And one should note: the Ocaml compiler has not been given serious attention when it comes to optimization, so its performance can be improved.
This is a weird argument. It’s like saying “Interpreted languages are slow but it’s because we’ve not given serious attention to optimization”. The truth is this is harder to optimize most interpreted languages. The cost of development of a runtime like V8 is very very high. It’s like saying “C++ templates compilation is slow but it’s because we’ve not given serious attention to it”. The truth is this is harder to compile quickly for structural reason. OCaml gives more expressiveness and safety to the programmer, and this is good, but it also complicates things on the compiler-side and there is a cost there that must be taken into account.
mlton is often cited as producing extremely performant code at the cost of compilation time.
I agree that having different compilers for development and building the production binary is an interesting strategy.
What about the strategy used by the compiler(s) to implement generics? Do you know about this? Does the compiler generates one polymorphic version of the code or many specialized versions for each type (monomorphization)? I think that MLton uses the latter strategy.
Thanks for the link! It is an excellent explanation of OCaml memory representation.
You are right about the representation of a value in OCaml being similar to the representation of an interface value in Go (even with some significant semantic and operational differences). It follows they should have similar performance characteristics.
I think that using this approach for everything is ok in OCaml considering the goals and the use cases of the language. It simplifies a lot the implementation because the compiler does not need to generate a specialized version of each function for each possible type. It just needs to generate an efficient polymorphic version of the code and it is done.
But this approach would be difficult to reconcile with the goals of Go. Go is positioned as a systems programming language (to program application servers, not operating systems). Using boxing almost everywhere is not an option here. This is the reason why interfaces are not the default mechanism for everything. This is also the reason why generics are a little bit more difficult to implement than in OCaml.
The runtime cost is related to pointer indirections and having to allocate/free memory on the heap for each value. Here is an interesting presentation of Microsoft about this subject in C++: http://view.officeapps.live.com/op/view.aspx?src=http%3a%2f%2fvideo.ch9.ms%2fsessions%2fbuild%2f2014%2f2-661.pptx
Java is well-known for having a problem with this. For illustration, here is an excerpt of what the Disruptor project says about it [1]:
There is a proposal by John Rose to introduce “value types” to the Java language which would allow arrays of tuples, like other languages such as C, and so ensure that memory would be allocated contiguously and avoid the pointer indirection.

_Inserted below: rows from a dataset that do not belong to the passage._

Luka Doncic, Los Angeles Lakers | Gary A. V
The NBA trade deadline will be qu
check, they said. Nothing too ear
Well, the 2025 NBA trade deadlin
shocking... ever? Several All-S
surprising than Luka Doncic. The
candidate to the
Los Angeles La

[1] See section 4.1 at http://lmax-exchange.github.io/disruptor/files/Disruptor-1.0.pdf
To conclude, I think that Go will have some form of generics one day. I think it will not be based on some kind of monomorphization because it would increase compilation time a lot, which is one of Go’s major goals. So we’re left with the compiler generating polymorphic code like OCaml. For generic containers, which generally don’t need to know anything about the element type behavior, except its size and sometimes an equality operator, we don’t need interfaces and the performance can stay high (it looks like built-in arrays/slices/maps/chanels work like this according to a quick read of the runtime code). But for other purposes, generics will probably depend on interfaces and have the same performance characteristics than in OCaml. There is no silver bullet :)
Edited: removed a useless note about MLton.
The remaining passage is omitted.